Not much has been said about my father’s part in the gardens of my life. He was there but doing 'man' things! He would mow straight lines in the lawn with neat precision. He could turn the compost heap at the bottom of the garden with ease. He built straight paths and walls. He also grew roses. He was very fond of roses.
I helped him. When horses were common around the streets of London I would be sent out with a bucket to capture whatever horse manure I could find on the road, before any other gardener did. Extra pocket money was always welcome. That was the only help I gave him. No-one else was allowed to tend them.
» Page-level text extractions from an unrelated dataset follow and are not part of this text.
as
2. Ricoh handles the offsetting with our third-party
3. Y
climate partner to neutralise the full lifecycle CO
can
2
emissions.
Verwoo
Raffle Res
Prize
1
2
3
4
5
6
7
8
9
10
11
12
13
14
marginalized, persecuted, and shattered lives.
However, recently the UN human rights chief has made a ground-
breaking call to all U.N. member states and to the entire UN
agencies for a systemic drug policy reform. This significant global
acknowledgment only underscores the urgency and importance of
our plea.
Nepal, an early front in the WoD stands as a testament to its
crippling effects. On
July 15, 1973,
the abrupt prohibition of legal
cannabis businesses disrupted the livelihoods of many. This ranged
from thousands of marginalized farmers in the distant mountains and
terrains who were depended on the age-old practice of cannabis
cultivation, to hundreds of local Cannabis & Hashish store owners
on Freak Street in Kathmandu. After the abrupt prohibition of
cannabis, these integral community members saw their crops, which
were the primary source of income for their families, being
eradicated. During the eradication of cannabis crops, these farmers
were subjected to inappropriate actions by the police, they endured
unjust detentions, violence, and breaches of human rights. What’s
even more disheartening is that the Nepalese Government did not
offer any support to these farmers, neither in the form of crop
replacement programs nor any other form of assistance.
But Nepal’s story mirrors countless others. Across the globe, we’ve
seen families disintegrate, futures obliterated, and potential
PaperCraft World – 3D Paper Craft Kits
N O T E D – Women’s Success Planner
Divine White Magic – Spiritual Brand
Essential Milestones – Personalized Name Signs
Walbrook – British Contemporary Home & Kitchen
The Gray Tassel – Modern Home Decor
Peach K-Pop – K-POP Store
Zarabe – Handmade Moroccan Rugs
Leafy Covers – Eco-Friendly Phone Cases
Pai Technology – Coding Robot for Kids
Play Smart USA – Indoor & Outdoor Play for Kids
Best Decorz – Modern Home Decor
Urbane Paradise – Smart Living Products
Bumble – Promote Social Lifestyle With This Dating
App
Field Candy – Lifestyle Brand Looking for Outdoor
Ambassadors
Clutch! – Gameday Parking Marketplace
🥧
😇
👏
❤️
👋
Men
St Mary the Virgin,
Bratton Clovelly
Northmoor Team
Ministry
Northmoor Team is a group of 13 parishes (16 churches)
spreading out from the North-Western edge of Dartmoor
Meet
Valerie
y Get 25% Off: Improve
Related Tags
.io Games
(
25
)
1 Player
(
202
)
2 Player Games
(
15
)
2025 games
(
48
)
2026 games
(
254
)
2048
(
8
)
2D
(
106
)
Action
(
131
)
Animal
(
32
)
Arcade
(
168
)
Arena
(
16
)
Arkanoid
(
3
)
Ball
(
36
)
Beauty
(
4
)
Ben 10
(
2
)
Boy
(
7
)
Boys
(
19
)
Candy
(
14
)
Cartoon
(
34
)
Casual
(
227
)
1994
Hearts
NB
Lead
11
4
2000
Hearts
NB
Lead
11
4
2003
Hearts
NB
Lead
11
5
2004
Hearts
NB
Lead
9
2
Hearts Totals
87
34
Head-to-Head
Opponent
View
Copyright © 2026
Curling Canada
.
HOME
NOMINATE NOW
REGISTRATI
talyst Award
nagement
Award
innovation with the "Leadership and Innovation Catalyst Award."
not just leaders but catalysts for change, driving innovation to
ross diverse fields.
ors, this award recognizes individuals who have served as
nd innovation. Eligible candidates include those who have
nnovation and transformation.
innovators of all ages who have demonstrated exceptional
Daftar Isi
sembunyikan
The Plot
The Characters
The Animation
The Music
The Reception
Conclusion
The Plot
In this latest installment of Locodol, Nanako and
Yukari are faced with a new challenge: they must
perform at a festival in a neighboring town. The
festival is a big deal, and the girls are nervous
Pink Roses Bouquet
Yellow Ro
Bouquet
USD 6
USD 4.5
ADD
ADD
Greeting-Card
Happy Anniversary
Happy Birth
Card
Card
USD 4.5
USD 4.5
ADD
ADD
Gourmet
He would keep an eye on new varieties, sending off for them after consulting catalogues. If he and Mum visited any garden show he always came back with one. Long after he had had to give up grass mowing and heavy work because of age and health he still tended his roses.
They were not my favourite flower, too many thorns. I could admire their beauty and breathe in their scent but handle them? perish the thought. He grew the roses after the custom of the day, in neat well weeded beds. Lots of bare earth between. I never understood that, still don’t, it is the flowers one needs to admire not those bare stems. Cover them up is my motto now, I mix my roses into the herbaceous plants, in amongst the raspberries and herbs, even in the hedges.
I have to have roses somewhere in my scheme, they have always been in my gardens. I still have one that he tended, carried through three gardens. Dad may not approve of where I grow them but he would approve of the fact that I spurn the highly bred scentless varieties and only have those with scents that a person can drown in.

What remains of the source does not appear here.